Jimmy Fallon Quote: “A new helicopter service called Gotham Air is now offering users cheap flights from Manhattan to JFK or Newark airports that start at just $99. If there’s two words I trust together in the same sentence, it’s ‘cheap’ and ‘helicopter.’”
Jimmy Fallon Quote: “I didn’t think it was going to be this fun. But everything just gets heightened when you have a baby. The volume gets turned up on life. I never knew I could be this happy, and that’s the truth.”
Jimmy Fallon Quote: “During an interview, former President George W. Bush discussed his painting hobby and said, ‘Never paint your wife or your mother.’ Then he added, ‘Because it’s almost impossible to get the paint out of their hair.’”
Jimmy Fallon Quote: “Starbucks is planning to close down all the restrooms in its New York locations. Which explains the most popular new Starbucks order: An empty cup.”
Jimmy Fallon Quote: “Honestly, I just want to keep people awake. Or at least give you one joke to go to bed with.”
Jimmy Fallon Quote: “President Obama spent Election Day away from any press coverage, attending closed-door meetings inside the White House. But on the bright side, it is nice to see some doors actually closed at the White House. It’s a whole new Secret Service security thing.”
Jimmy Fallon Quote: “The TSA’s airport body scanners have been shown to be so ineffective, the Homeland Security chairman suggested using traditional metal detectors. While LaGuardia will continue to just have a scarecrow dressed as a cop.”
Jimmy Fallon Quote: “I’m on so late I’m definitely the last seconds of anyone’s attention. So I just want to give them something dumb to laugh at, so they go, ‘That’s funny,’ then fall asleep.”
Jimmy Fallon Quote: “The Senate has passed a new bill that requires TV stations to lower the volume level on commercials. This is great, a hundred of the most powerful people in the nation have managed to do the same thing my remote does.”
Jimmy Fallon Quote: “President Obama is in China now for an economic summit in Beijing. The president wore a traditional purple silk shirt along with Chinese President Xi Jinping and Vladimir Putin. That’s after they taught Putin how to put a shirt ON.”

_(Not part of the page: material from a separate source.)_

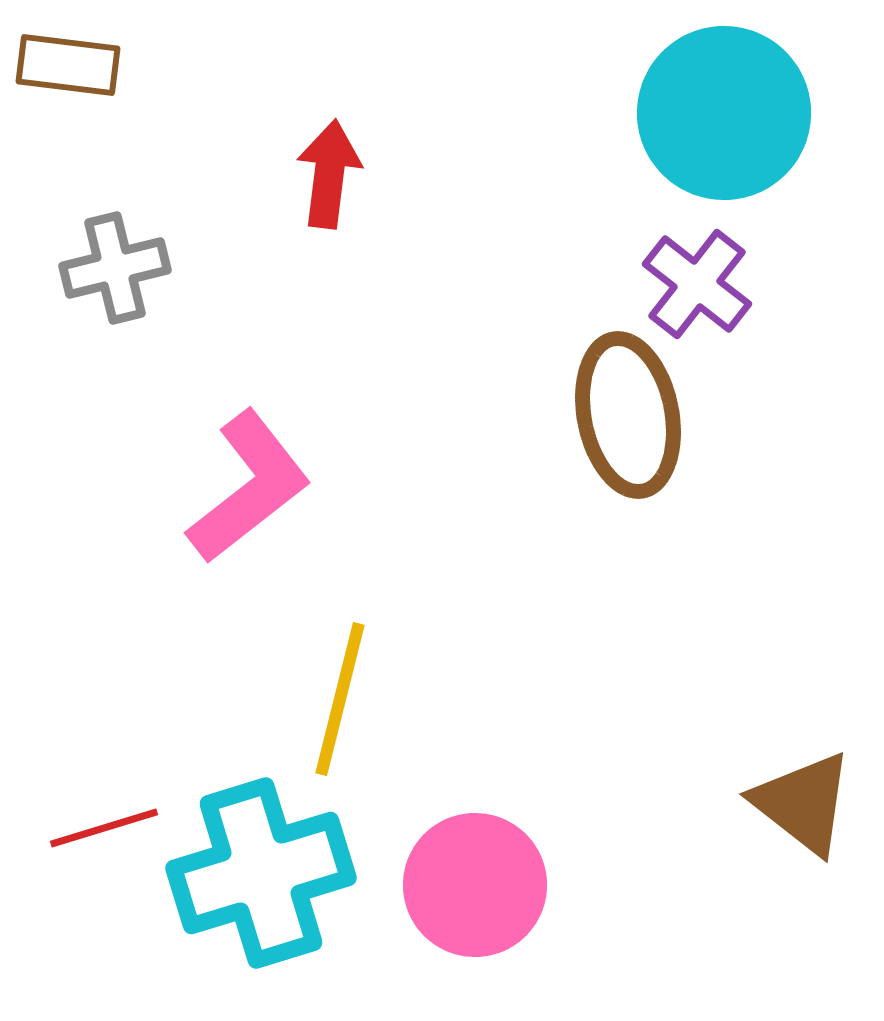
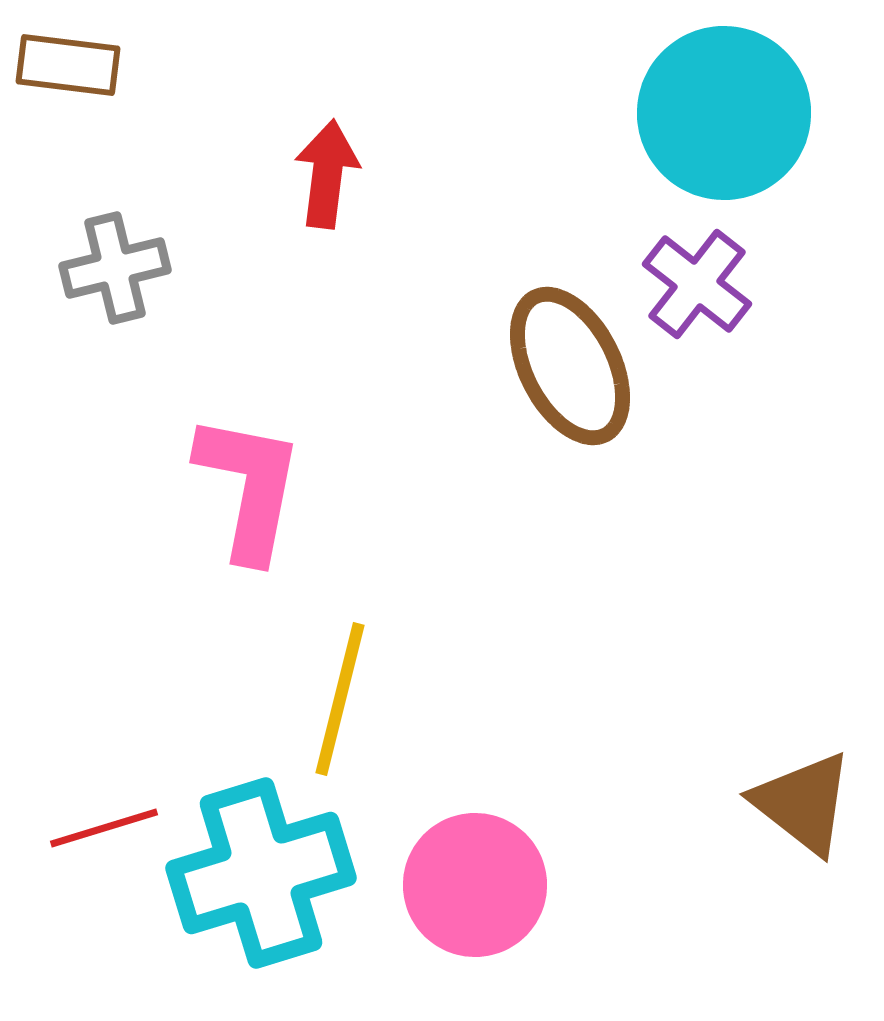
red arrow: moved 2 px left
brown ellipse: moved 58 px left, 49 px up; rotated 16 degrees counterclockwise
pink L-shape: rotated 41 degrees counterclockwise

Jimmy Fallon Quote: “The Illinois Senate passed a bill on Wednesday to legalize medical marijuana. The bill was passed after the state senator said, ‘Come on, dude, pass it. Come on.’”
Jimmy Fallon Quote: “I just really don’t like being the center of attention that much. It’s kind of ironic.”

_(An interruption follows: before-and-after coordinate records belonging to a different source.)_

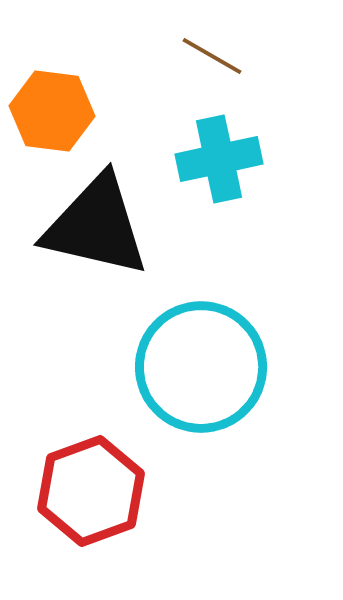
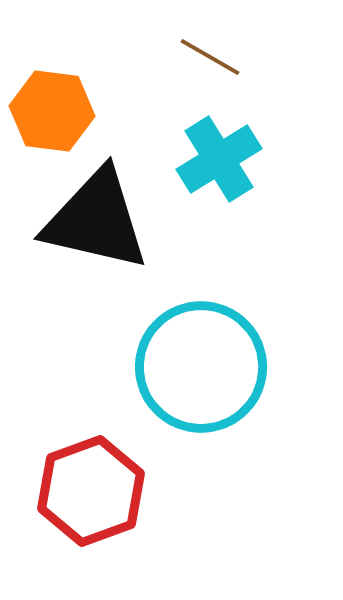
brown line: moved 2 px left, 1 px down
cyan cross: rotated 20 degrees counterclockwise
black triangle: moved 6 px up
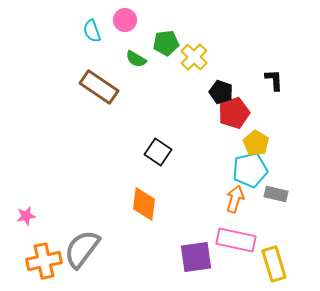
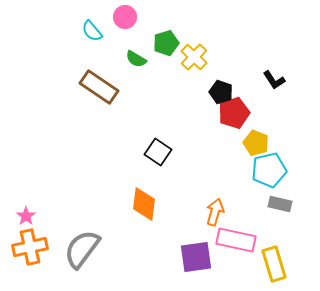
pink circle: moved 3 px up
cyan semicircle: rotated 20 degrees counterclockwise
green pentagon: rotated 10 degrees counterclockwise
black L-shape: rotated 150 degrees clockwise
yellow pentagon: rotated 10 degrees counterclockwise
cyan pentagon: moved 19 px right
gray rectangle: moved 4 px right, 10 px down
orange arrow: moved 20 px left, 13 px down
pink star: rotated 24 degrees counterclockwise
orange cross: moved 14 px left, 14 px up
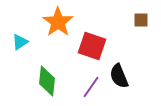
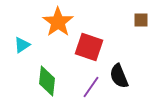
cyan triangle: moved 2 px right, 3 px down
red square: moved 3 px left, 1 px down
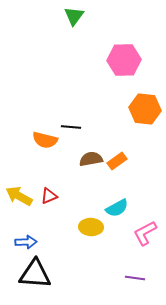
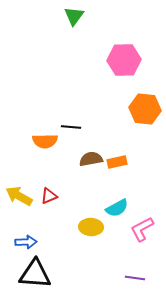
orange semicircle: moved 1 px down; rotated 15 degrees counterclockwise
orange rectangle: moved 1 px down; rotated 24 degrees clockwise
pink L-shape: moved 3 px left, 4 px up
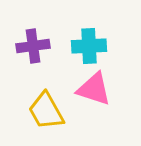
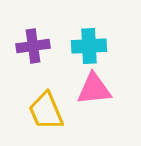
pink triangle: rotated 24 degrees counterclockwise
yellow trapezoid: rotated 6 degrees clockwise
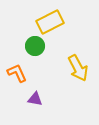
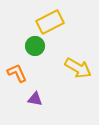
yellow arrow: rotated 32 degrees counterclockwise
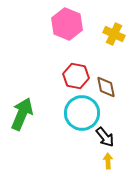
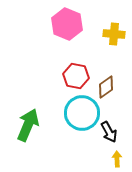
yellow cross: rotated 20 degrees counterclockwise
brown diamond: rotated 65 degrees clockwise
green arrow: moved 6 px right, 11 px down
black arrow: moved 4 px right, 5 px up; rotated 10 degrees clockwise
yellow arrow: moved 9 px right, 2 px up
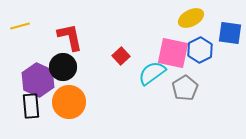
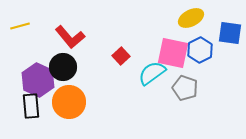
red L-shape: rotated 152 degrees clockwise
gray pentagon: rotated 20 degrees counterclockwise
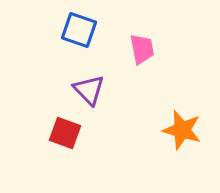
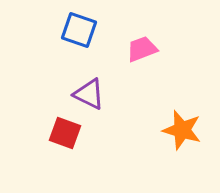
pink trapezoid: rotated 100 degrees counterclockwise
purple triangle: moved 4 px down; rotated 20 degrees counterclockwise
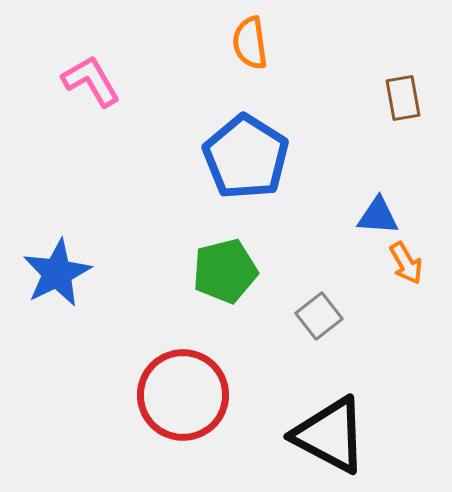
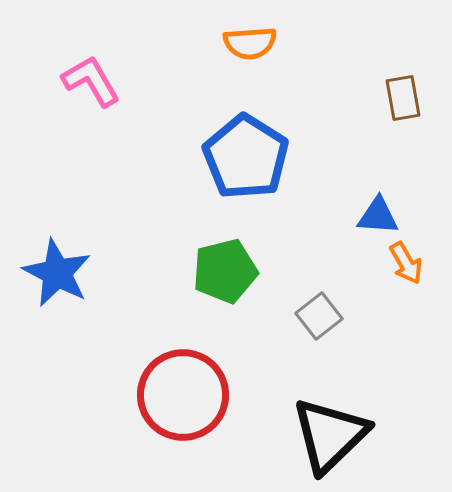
orange semicircle: rotated 86 degrees counterclockwise
blue star: rotated 18 degrees counterclockwise
black triangle: rotated 48 degrees clockwise
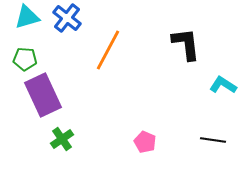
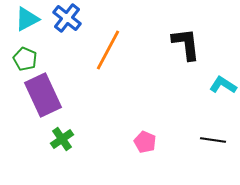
cyan triangle: moved 2 px down; rotated 12 degrees counterclockwise
green pentagon: rotated 20 degrees clockwise
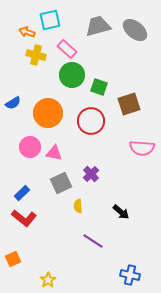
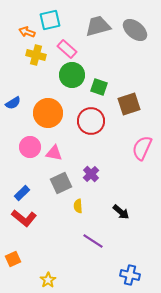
pink semicircle: rotated 110 degrees clockwise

Jimmy Fallon Quote: “The Senate came one vote short of granting approval to build the Keystone pipeline. Democrats say the pipeline could accelerate global warming. Then people who’ve been outside today said, ‘Sounds good to me. Let’s accelerate that global warming.’”
Jimmy Fallon Quote: “Some areas near Dallas experienced a 3.5-magnitude earthquake, which some blame on fracking. However, scientists say that it was more likely aftershocks from Chris Christie celebrating at the Cowboys game.”
Jimmy Fallon Quote: “Donald Trump announced that he’s running for president. During his speech he told the crowd that if elected he would be ‘the greatest jobs president that God ever created.’ Then God said, ‘Hey, don’t drag me into this publicity stunt.’”
Jimmy Fallon Quote: “There are reports that Russia is actually working with North Korea to encourage “collaboration and cooperation” between the two countries. Yeah, they believe that with Russia’s economic power and North Korea’s technology, they can be a real threat to 1987.”
Jimmy Fallon Quote: “Despite Russia’s move to raise interest rates this week, the value of the ruble has continued to crash. Russia’s economy is so bad, Edward Snowden had to put government secrets on Craigslist.”
Jimmy Fallon Quote: “New York Governor Andrew Cuomo just signed a bill that bans powdered alcohol from the state. So if you live in New York and you’re consuming powdered alcohol, your life just somehow got even worse.”
Jimmy Fallon Quote: “Shepard Fairey, the street artist responsible for President Obama’s ‘Hope’ poster, is now facing vandalism charges in Detroit. It’s pretty serious. Detroit officials say the artist’s spray paint caused over $9,000 worth of improvements.”